* [What you need to do] The entries shown here must be retyped in full, with no pictures included.

(Recorded information)

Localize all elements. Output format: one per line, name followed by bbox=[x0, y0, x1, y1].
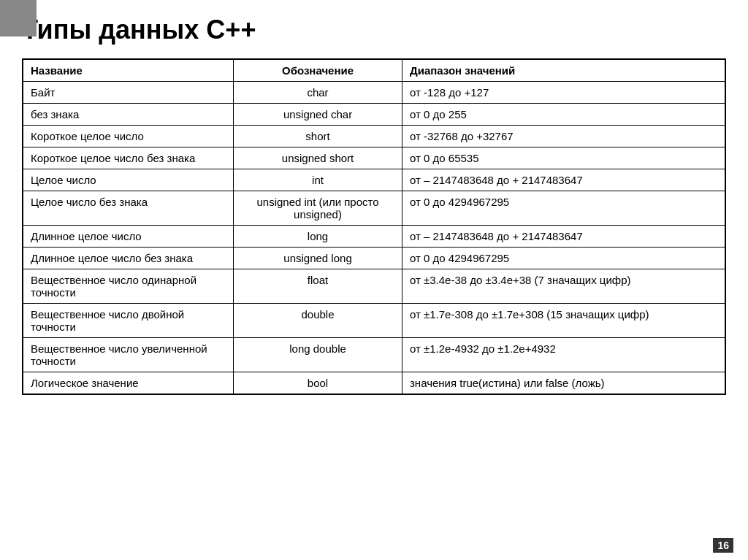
cell-name: Длинное целое число без знака bbox=[23, 248, 234, 269]
cell-notation: double bbox=[234, 304, 402, 338]
cell-range: от – 2147483648 до + 2147483647 bbox=[402, 226, 725, 248]
cell-name: Логическое значение bbox=[23, 372, 234, 395]
cell-notation: unsigned long bbox=[234, 248, 402, 269]
col-header-notation: Обозначение bbox=[234, 59, 402, 82]
cell-notation: long double bbox=[234, 338, 402, 372]
page-number: 16 bbox=[713, 538, 733, 553]
table-row: Вещественное число увеличенной точностиl… bbox=[23, 338, 725, 372]
cell-range: от -128 до +127 bbox=[402, 82, 725, 104]
cell-notation: unsigned int (или просто unsigned) bbox=[234, 191, 402, 226]
col-header-range: Диапазон значений bbox=[402, 59, 725, 82]
cell-notation: int bbox=[234, 169, 402, 191]
cell-notation: long bbox=[234, 226, 402, 248]
cell-name: Короткое целое число без знака bbox=[23, 147, 234, 169]
cell-notation: float bbox=[234, 269, 402, 304]
cell-name: Короткое целое число bbox=[23, 126, 234, 147]
cell-range: от 0 до 4294967295 bbox=[402, 191, 725, 226]
col-header-name: Название bbox=[23, 59, 234, 82]
table-row: Целое числоintот – 2147483648 до + 21474… bbox=[23, 169, 725, 191]
cell-range: от 0 до 255 bbox=[402, 104, 725, 126]
cell-notation: bool bbox=[234, 372, 402, 395]
table-row: Длинное целое число без знакаunsigned lo… bbox=[23, 248, 725, 269]
cell-name: без знака bbox=[23, 104, 234, 126]
cell-range: от ±1.2е-4932 до ±1.2е+4932 bbox=[402, 338, 725, 372]
cell-name: Вещественное число увеличенной точности bbox=[23, 338, 234, 372]
cell-range: значения true(истина) или false (ложь) bbox=[402, 372, 725, 395]
table-row: Вещественное число двойной точностиdoubl… bbox=[23, 304, 725, 338]
cell-range: от ±1.7е-308 до ±1.7е+308 (15 значащих ц… bbox=[402, 304, 725, 338]
table-row: без знакаunsigned charот 0 до 255 bbox=[23, 104, 725, 126]
cell-notation: unsigned short bbox=[234, 147, 402, 169]
table-row: Целое число без знакаunsigned int (или п… bbox=[23, 191, 725, 226]
cell-range: от – 2147483648 до + 2147483647 bbox=[402, 169, 725, 191]
page-title: Типы данных С++ bbox=[22, 15, 726, 45]
cell-notation: short bbox=[234, 126, 402, 147]
cell-range: от ±3.4е-38 до ±3.4е+38 (7 значащих цифр… bbox=[402, 269, 725, 304]
cell-notation: char bbox=[234, 82, 402, 104]
cell-notation: unsigned char bbox=[234, 104, 402, 126]
table-header-row: Название Обозначение Диапазон значений bbox=[23, 59, 725, 82]
table-row: Вещественное число одинарной точностиflo… bbox=[23, 269, 725, 304]
cell-name: Байт bbox=[23, 82, 234, 104]
cell-name: Длинное целое число bbox=[23, 226, 234, 248]
cell-range: от 0 до 65535 bbox=[402, 147, 725, 169]
cell-range: от -32768 до +32767 bbox=[402, 126, 725, 147]
cell-range: от 0 до 4294967295 bbox=[402, 248, 725, 269]
cell-name: Целое число bbox=[23, 169, 234, 191]
cell-name: Вещественное число одинарной точности bbox=[23, 269, 234, 304]
cell-name: Вещественное число двойной точности bbox=[23, 304, 234, 338]
table-row: Короткое целое число без знакаunsigned s… bbox=[23, 147, 725, 169]
page: Типы данных С++ Название Обозначение Диа… bbox=[0, 0, 748, 424]
header-decoration bbox=[0, 0, 37, 37]
data-types-table: Название Обозначение Диапазон значений Б… bbox=[22, 58, 726, 395]
cell-name: Целое число без знака bbox=[23, 191, 234, 226]
table-row: Короткое целое числоshortот -32768 до +3… bbox=[23, 126, 725, 147]
table-row: Логическое значениеboolзначения true(ист… bbox=[23, 372, 725, 395]
table-row: Байтcharот -128 до +127 bbox=[23, 82, 725, 104]
table-row: Длинное целое числоlongот – 2147483648 д… bbox=[23, 226, 725, 248]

(End Recorded information)

* [Task output]
Localize all elements. Output format: one per line, name followed by bbox=[x0, y0, x1, y1].
cell-name: Длинное целое число без знака bbox=[23, 248, 234, 269]
cell-notation: double bbox=[234, 304, 402, 338]
cell-range: от – 2147483648 до + 2147483647 bbox=[402, 226, 725, 248]
cell-name: Логическое значение bbox=[23, 372, 234, 395]
cell-notation: unsigned long bbox=[234, 248, 402, 269]
col-header-notation: Обозначение bbox=[234, 59, 402, 82]
cell-notation: long double bbox=[234, 338, 402, 372]
page-number: 16 bbox=[713, 538, 733, 553]
table-row: Вещественное число увеличенной точностиl… bbox=[23, 338, 725, 372]
cell-range: от -128 до +127 bbox=[402, 82, 725, 104]
cell-notation: unsigned int (или просто unsigned) bbox=[234, 191, 402, 226]
col-header-range: Диапазон значений bbox=[402, 59, 725, 82]
cell-notation: int bbox=[234, 169, 402, 191]
cell-notation: long bbox=[234, 226, 402, 248]
cell-name: Короткое целое число без знака bbox=[23, 147, 234, 169]
cell-notation: float bbox=[234, 269, 402, 304]
cell-name: Короткое целое число bbox=[23, 126, 234, 147]
cell-range: от 0 до 4294967295 bbox=[402, 191, 725, 226]
col-header-name: Название bbox=[23, 59, 234, 82]
table-row: Целое числоintот – 2147483648 до + 21474… bbox=[23, 169, 725, 191]
cell-range: от 0 до 255 bbox=[402, 104, 725, 126]
cell-notation: bool bbox=[234, 372, 402, 395]
table-row: Длинное целое число без знакаunsigned lo… bbox=[23, 248, 725, 269]
cell-name: без знака bbox=[23, 104, 234, 126]
cell-range: от ±1.2е-4932 до ±1.2е+4932 bbox=[402, 338, 725, 372]
cell-name: Вещественное число увеличенной точности bbox=[23, 338, 234, 372]
cell-range: значения true(истина) или false (ложь) bbox=[402, 372, 725, 395]
table-row: Вещественное число двойной точностиdoubl… bbox=[23, 304, 725, 338]
cell-range: от ±1.7е-308 до ±1.7е+308 (15 значащих ц… bbox=[402, 304, 725, 338]
table-row: без знакаunsigned charот 0 до 255 bbox=[23, 104, 725, 126]
cell-notation: unsigned short bbox=[234, 147, 402, 169]
table-row: Целое число без знакаunsigned int (или п… bbox=[23, 191, 725, 226]
cell-range: от – 2147483648 до + 2147483647 bbox=[402, 169, 725, 191]
page-title: Типы данных С++ bbox=[22, 15, 726, 45]
cell-notation: short bbox=[234, 126, 402, 147]
cell-range: от ±3.4е-38 до ±3.4е+38 (7 значащих цифр… bbox=[402, 269, 725, 304]
cell-notation: char bbox=[234, 82, 402, 104]
cell-notation: unsigned char bbox=[234, 104, 402, 126]
table-header-row: Название Обозначение Диапазон значений bbox=[23, 59, 725, 82]
table-row: Вещественное число одинарной точностиflo… bbox=[23, 269, 725, 304]
cell-name: Байт bbox=[23, 82, 234, 104]
cell-name: Длинное целое число bbox=[23, 226, 234, 248]
cell-range: от 0 до 65535 bbox=[402, 147, 725, 169]
cell-range: от -32768 до +32767 bbox=[402, 126, 725, 147]
cell-range: от 0 до 4294967295 bbox=[402, 248, 725, 269]
cell-name: Целое число bbox=[23, 169, 234, 191]
cell-name: Вещественное число одинарной точности bbox=[23, 269, 234, 304]
cell-name: Вещественное число двойной точности bbox=[23, 304, 234, 338]
table-row: Короткое целое число без знакаunsigned s… bbox=[23, 147, 725, 169]
page: Типы данных С++ Название Обозначение Диа… bbox=[0, 0, 748, 424]
header-decoration bbox=[0, 0, 37, 37]
data-types-table: Название Обозначение Диапазон значений Б… bbox=[22, 58, 726, 395]
cell-name: Целое число без знака bbox=[23, 191, 234, 226]
table-row: Короткое целое числоshortот -32768 до +3… bbox=[23, 126, 725, 147]
table-row: Логическое значениеboolзначения true(ист… bbox=[23, 372, 725, 395]
table-row: Байтcharот -128 до +127 bbox=[23, 82, 725, 104]
table-row: Длинное целое числоlongот – 2147483648 д… bbox=[23, 226, 725, 248]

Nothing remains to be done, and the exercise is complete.